Required work » Starting with the line that holds "usmjerenih na kritiku", copy out each remaining line of the listing below, up to and including the last one, and include nothing else.

Input data »

*-*-*

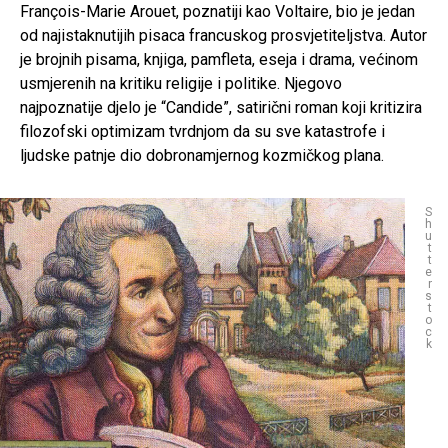
François-Marie Arouet, poznatiji kao Voltaire, bio je jedan
od najistaknutijih pisaca francuskog prosvjetiteljstva. Autor
je brojnih pisama, knjiga, pamfleta, eseja i drama, većinom
usmjerenih na kritiku religije i politike. Njegovo
najpoznatije djelo je “Candide”, satirični roman koji kritizira
filozofski optimizam tvrdnjom da su sve katastrofe i
ljudske patnje dio dobronamjernog kozmičkog plana.
S
h
u
t
t
e
r
s
t
o
c
k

*-*-*

Response below »
usmjerenih na kritiku religije i politike. Njegovo
najpoznatije djelo je “Candide”, satirični roman koji kritizira
filozofski optimizam tvrdnjom da su sve katastrofe i
ljudske patnje dio dobronamjernog kozmičkog plana.
S
h
u
t
t
e
r
s
t
o
c
k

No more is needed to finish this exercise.